European Union (EU) environmental policy has brought many positive changes and largely contributed to the protection of the environment and public health across Europe. The EU and national governments have been setting and updating their objectives to “protect, conserve and enhance the EU’s natural capital, turn the EU into a resource-efficient, green, and competitive low-carbon economy, and safeguard EU citizens from environment-related pressures and risks to health and wellbeing”. It could be said that EU citizens benefit from some of the highest environmental standards in the world. Yet, the questions whether environmental justice exists in Europe and whether there is even distribution of environmental health hazards across Europe, still exist. The “Unequal exposure and unequal impacts: social vulnerability to air pollution, noise and extreme temperatures in Europe ” report, issued by the European Environment Agency (EEA) warns that there are significant regional differences in social vulnerability and exposure to environmental health hazards across Europe and that the health of Europe’s most vulnerable citizens remains disproportionately affected by these hazards, despite the significantly improved Europe’s environmental quality.

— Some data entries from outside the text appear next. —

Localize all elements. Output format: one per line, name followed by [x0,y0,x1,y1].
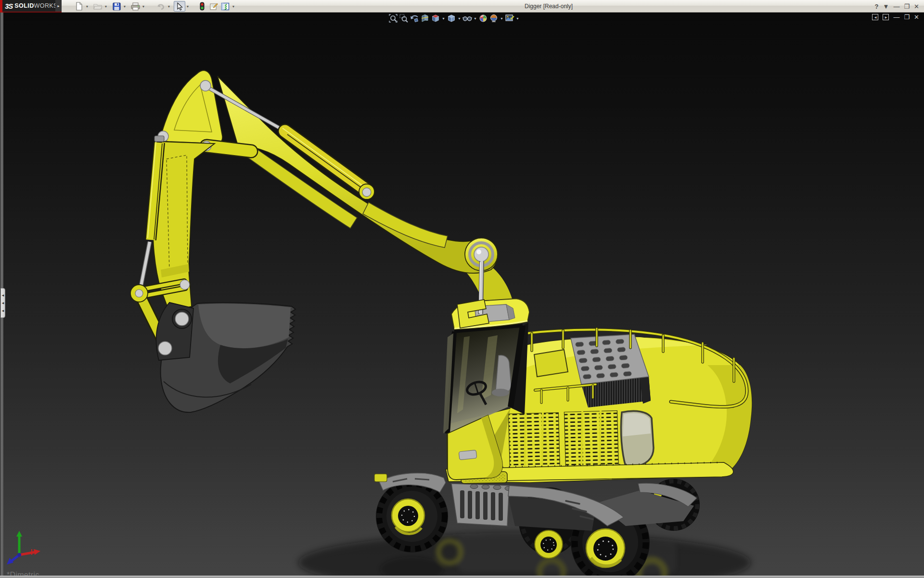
view-orientation-button[interactable] [430,13,441,23]
rebuild-traffic-light-icon [200,2,205,11]
section-view-button[interactable] [420,13,430,23]
digger-model[interactable] [0,13,924,578]
graphics-viewport[interactable]: ◀ ◀ ◀ ▼ ▼ ▼ ▼ [0,13,924,578]
apply-scene-icon [489,14,498,23]
window-controls: ? ▼ — ❐ ✕ [875,0,919,13]
open-icon [93,2,103,10]
select-button[interactable] [174,1,185,12]
window-title: Digger [Read-only] [525,3,573,10]
rebuild-button[interactable] [196,1,208,12]
apply-scene-dropdown[interactable]: ▼ [499,17,504,20]
help-dropdown[interactable]: ▼ [883,3,889,10]
zoom-to-area-button[interactable] [398,13,409,23]
edit-appearance-icon [479,14,488,23]
previous-view-button[interactable] [409,13,420,23]
zoom-to-fit-button[interactable] [388,13,398,23]
hide-show-items-dropdown[interactable]: ▼ [473,17,478,20]
new-document-button[interactable] [73,1,85,12]
display-style-button[interactable] [446,13,457,23]
display-style-icon [447,14,456,23]
print-button[interactable] [129,1,141,12]
options-icon [221,2,230,11]
apply-scene-button[interactable] [488,13,499,23]
undo-icon [156,2,166,11]
standard-toolbar: ▼ ▼ ▼ ▼ ▼ ▼ ▼ [73,0,238,12]
pane-left-icon[interactable]: ◀ [872,14,878,20]
restore-button[interactable]: ❐ [904,3,910,10]
bucket[interactable] [156,302,295,412]
select-dropdown[interactable]: ▼ [185,5,190,8]
hide-show-items-button[interactable] [462,13,473,23]
open-button[interactable] [92,1,103,12]
file-properties-icon [209,2,218,11]
document-close-button[interactable]: ✕ [914,14,919,20]
print-icon [131,2,140,11]
help-button[interactable]: ? [875,3,879,10]
zoom-to-area-icon [399,14,408,23]
view-settings-dropdown[interactable]: ▼ [515,17,520,20]
viewport-bottom-frame [0,576,924,578]
options-button[interactable] [219,1,231,12]
view-settings-icon [505,14,514,23]
minimize-button[interactable]: — [893,3,899,10]
logo-flyout-arrow-icon[interactable]: ▸ [55,0,62,12]
brand-name-light: WORKS [34,2,58,9]
file-properties-button[interactable] [208,1,219,12]
zoom-to-fit-icon [389,14,398,23]
options-dropdown[interactable]: ▼ [231,5,236,8]
solidworks-logo[interactable]: 3S SOLIDWORKS ▸ [0,0,62,13]
document-window-controls: ◀ ▶ — ❐ ✕ [872,14,919,20]
hide-show-items-icon [462,14,472,23]
select-cursor-icon [176,2,183,11]
save-dropdown[interactable]: ▼ [122,5,127,8]
document-restore-button[interactable]: ❐ [904,14,910,20]
featuremanager-collapse-handle[interactable]: ◀ ◀ ◀ [0,288,5,318]
close-button[interactable]: ✕ [914,3,919,10]
print-dropdown[interactable]: ▼ [141,5,146,8]
open-dropdown[interactable]: ▼ [103,5,108,8]
collapse-arrow-icon: ◀ [2,294,4,297]
dassault-3s-mark: 3S [5,2,13,10]
new-dropdown[interactable]: ▼ [85,5,90,8]
orientation-triad [7,531,40,565]
view-settings-button[interactable] [504,13,515,23]
logo-red-stripe [0,0,2,13]
collapse-arrow-icon: ◀ [2,302,4,304]
brand-name-bold: SOLID [14,2,34,9]
undo-dropdown[interactable]: ▼ [167,5,171,8]
undo-button[interactable] [155,1,167,12]
new-document-icon [75,2,83,11]
view-orientation-icon [431,14,440,23]
display-style-dropdown[interactable]: ▼ [457,17,462,20]
save-icon [113,2,121,11]
section-view-icon [421,14,429,23]
edit-appearance-button[interactable] [478,13,488,23]
previous-view-icon [410,14,419,23]
document-minimize-button[interactable]: — [893,14,899,20]
pane-right-icon[interactable]: ▶ [883,14,889,20]
title-bar: 3S SOLIDWORKS ▸ ▼ ▼ ▼ ▼ ▼ ▼ ▼ [0,0,924,13]
view-orientation-dropdown[interactable]: ▼ [441,17,446,20]
collapse-arrow-icon: ◀ [2,309,4,312]
save-button[interactable] [111,1,122,12]
heads-up-view-toolbar: ▼ ▼ ▼ ▼ ▼ [388,13,520,23]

The key findings of the EEA report

The report assesses inequalities in the exposure to and health impacts of selected environmental health hazards (air pollution, noise and extreme temperatures) on European society and discusses how these are addressed in policy and practice. The key findings prove that the uneven distribution of the impacts of air pollution, noise and extreme temperatures on the health of Europeans closely reflects the socio‑demographic differences within the society and that there are prominent regional differences in social vulnerability and exposure to environmental health hazards across Europe:

  • The elderly, children and those in poor health tend to be more adversely affected by such environmental health hazards than the general population (i.e. they are more vulnerable)
  • Groups of lower socio-economic status (the unemployed, those on low incomes or with lower levels of education) also tend to be more negatively affected by environmental health hazards, as a result of their both greater exposure and higher vulnerability
  • In many European countries, the disproportionate exposure of lower socio-economic groups to air pollution, noise and high temperatures occurs in urban areas
  • Regions with lower average socio-economic status and higher proportions of elderly people in southern and south-eastern Europe experience greater exposure to ground-level ozone and high air temperatures
  • Regions that are both relatively poorer and more polluted in terms of particulate matter (PM) are located mainly in eastern and south-eastern Europe (including Poland, Slovakia, Hungary, Romania, Bulgaria, Spain, Portugal, Italy and Greece). The link between socio-economic status and exposure to PM is also present at a finer-scale, local level
  • Wealthier sub-national regions tend to have higher average levels of nitrogen dioxide (NO2), mostly because of the concentration of traffic and industrial activities in these locations. However, it is still the poorer communities that tend to be exposed to higher local levels of NO2, as shown by studies at finer spatial scales

In addition, the report emphasises that these inequalities are not fully addressed by current policy and practice and even though the links between social vulnerability and environmental health hazards are acknowledged in The 7th Environment Action Programme (EAP), the air quality and noise directives and the EU strategy on adaptation to climate change, these policies do not explicitly require specific actions from the Member States to reduce inequalities in exposure and vulnerability. Moreover, the report states that due to the ongoing and projected changes in European society (for instance, the rapid ageing in many western and southern countries or the continuing economical differences between the East and the West), the inequalities in social vulnerability with regard to environmental health hazards will likely persist or even increase.

What should be done?

The environmental quality in Europe has been steadily improving over recent decades. Yet, these improvements have not been distributed equally and environmental health hazards impacts are more present in the countries and regions where income and education are lower and unemployment rates higher than European averages. Thus, the report suggests some steps and actions that need to be undertaken so the spatial and societal inequalities in vulnerability and exposure to the environmental health hazards will be reduced:

  • Enhancing the coherence between EU policies in terms of human health, climate change and air pollution agendas in the EU policy framework may help to address the inequalities in environmental impacts
  • At the local level, multiple policy areas from welfare policies to urban design can help to reduce the vulnerability and exposure of the population
  • Improving spatial coverage and higher resolution of socio-economic data, establishing methodological approaches and addressing the gaps in knowledge on the distributional impacts of noise and the combined effects of multiple environmental health hazards would enhance future assessments of the links between societal inequalities and environmental quality

United in Diversity

EU has designed policies and strategies, so Sustainability, prosperity and better living conditions are achieved in every Member State and in the countries that are on their way to join the European Union. Even though EU environmental policy has recorded impressive results during the recent decades, the societal inequalities still exist. In varietate concord (United in diversity) is the motto of the European Union, implying “how Europeans have come together, in the form of the EU, to work for peace and prosperity, while at the same time being enriched by the continent’s many different cultures, traditions and languages”. The reduction of inequalities in exposure to environmental health hazards falls under Sustainability and prosperity as well. There is no such thing as “prosperity for some citizens”, there is only “prosperity for all of them”.